Class: α1-Adrenergic Blocker
Dosage Forms. Capsule: 0.4 mg
Common FDA Label Indication, Dosing, and Titration.
1. Benign prostatic hyperplasia: 0.4 mg po daily; may titrate to 0.8 mg po daily
1. Neurogenic bladder: 0.4 mg po daily
MOA. Tamsulosin is closely related to quinazoline derivatives that selectively block postsynaptic α1-adrenergic receptors. Total peripheral resistance is reduced through arterial and venous dilatations. Reflex tachycardia that occurs with other vasodilators is infrequent because there is no presynaptic α2-receptor blockade. The drugs also decrease total cholesterol, increase HDL-cholesterol, and may improve glucose tolerance and reduce left ventricular mass during long-term therapy. They increase urine flow in BPH by relaxing smooth muscle tone in the bladder neck and prostate.

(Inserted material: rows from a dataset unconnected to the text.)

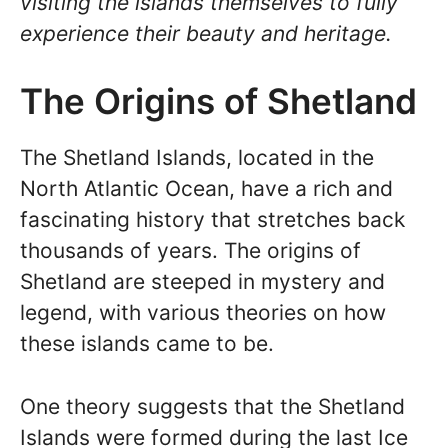
visiting the islands themselves to fully
experience their beauty and heritage.
The Origins of Shetland
The Shetland Islands, located in the
North Atlantic Ocean, have a rich and
fascinating history that stretches back
thousands of years. The origins of
Shetland are steeped in mystery and
legend, with various theories on how
these islands came to be.
One theory suggests that the Shetland
Islands were formed during the last Ice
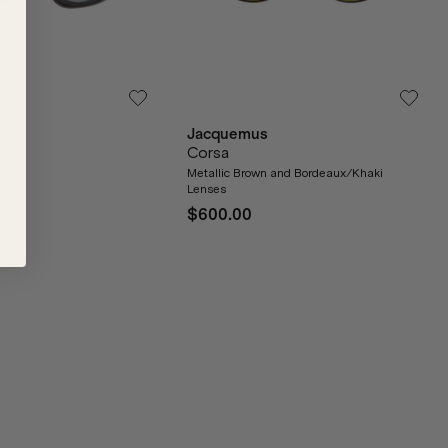
Jacquemus
Corsa
nses
Metallic Brown and Bordeaux/Khaki
Lenses
$600.00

Drug Characteristics: Tamsulosin
Medication Safety Issues: Tamsulosin
Drug Interactions: Tamsulosin
Adverse Reactions: Tamsulosin
Efficacy Monitoring Parameters. American Urological Association (AUA) Symptom Score, decrease in residual urine volume, increased urine flow.
Toxicity Monitoring Parameters. Sign/symptoms of hypotension, BP.
Key Patient Counseling Points. Patient should avoid activities requiring coordination until drug effects are realized, as drug may cause vertigo or dizziness. Tell patient to rise slowly from a sitting/lying position, as this drug may cause orthostatic hypotension. Caution patient that syncope or loss of consciousness is possible with first dose or dose increases, especially if patient is in an upright position.
Clinical Pearls. Alpha-blockers commonly used for hypertension. Patients with both hypertension and BPH should avoid taking other alpha-adrenergic blocking agents while taking this drug.